Walk #2
25 July 2004
6:56 pm to 7:56 pm
Heads: 53
Tails: 64
Total intersections: 89
Ending point:
23 Chatham Square (aka Kimlau Square)
Latitude/longitude: 40:42:50.306N / 73:59:51.068W
Distance from home: 0.7550 miles
Literature received: none
Coin: Louisiana Purchase nickel (2004 P)
On a summer Sunday evening, the city was made of nothing but playgrounds and basketball courts. I started off heading north up Broadway again, taking another right turn onto Park Row. This time, I turned slightly earlier, heading for the water by way of the Southbridge Towers projects (the first of many housing projects I would wander through). I then headed north, under the Brooklyn Bridge, and just kept heading north.
I flipped the coin high in the air, and it caught the eye of a kid, about twelve years old, crossing the street in the other direction, dribbling a basketball. “Hey, heads, right?” he shouted at me.
“It was tails,” I told him.
“Awww,” he said. The Smith housing projects had a great piece of public art I never knew about called “Orbital Connector”: a giant titanium arrow piercing a globe of the world.
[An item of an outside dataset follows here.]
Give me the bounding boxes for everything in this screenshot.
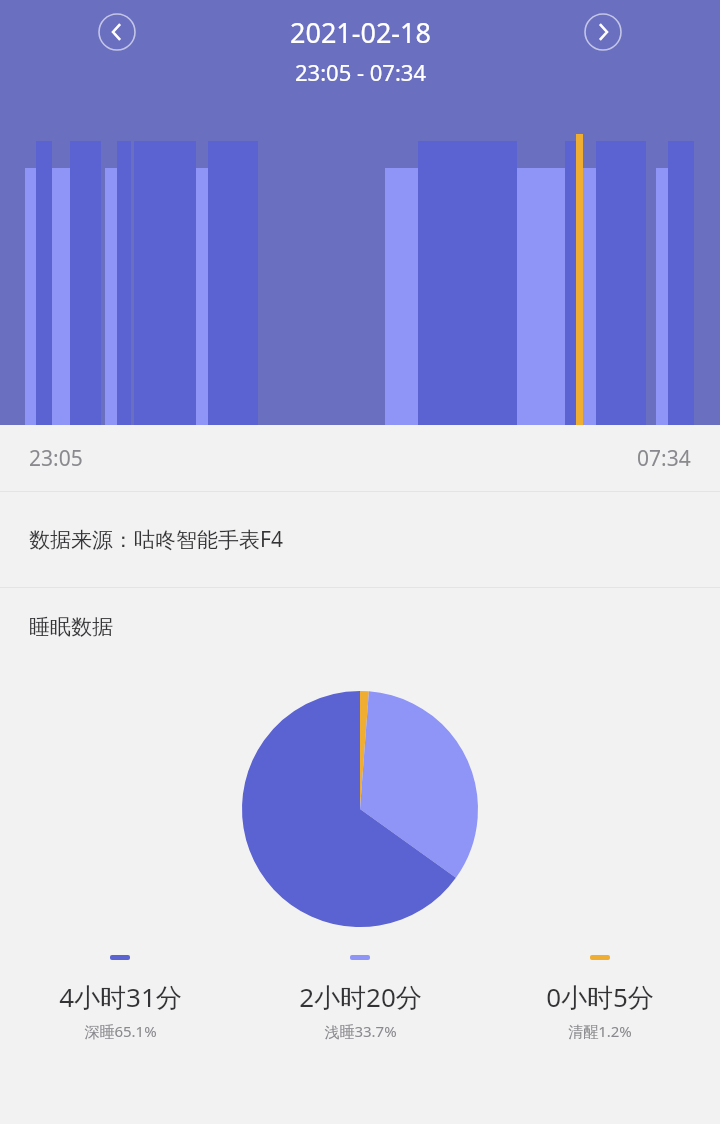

I kept walking–I always keep walking–and passed by a guy selling stuff on the sidewalk, including a half-empty bottle of aftershave gel.
I continued north, staying about one block away from the East River. I passed the outskirts of Chinatown and was soon across the street from Pathmark, at which point I doglegged and kept going north (to the LaGuardia projects, including the Little Flower playground). At LaGuardia, I went around in circles for a while, and overheard an earnest hipster saying “Imagine romanticizing cocaine so much that you call your album Parallel Lines.”
A U-turn led me back south; I passed by a laundromat, where “Careless Whisper” played, a Latino girl shouted “Give me my fucking money,” and two boys played keepaway. I ended up at an insanely complicated intersection at the center of Chinatown. As I tried to calculate how to flip the right number of coins for all the branching roads, my time ran out.
When I walked home, I thought it was pleasant to be exercising free will, but a little boring, since the choices I made were to go in direct a path as possible.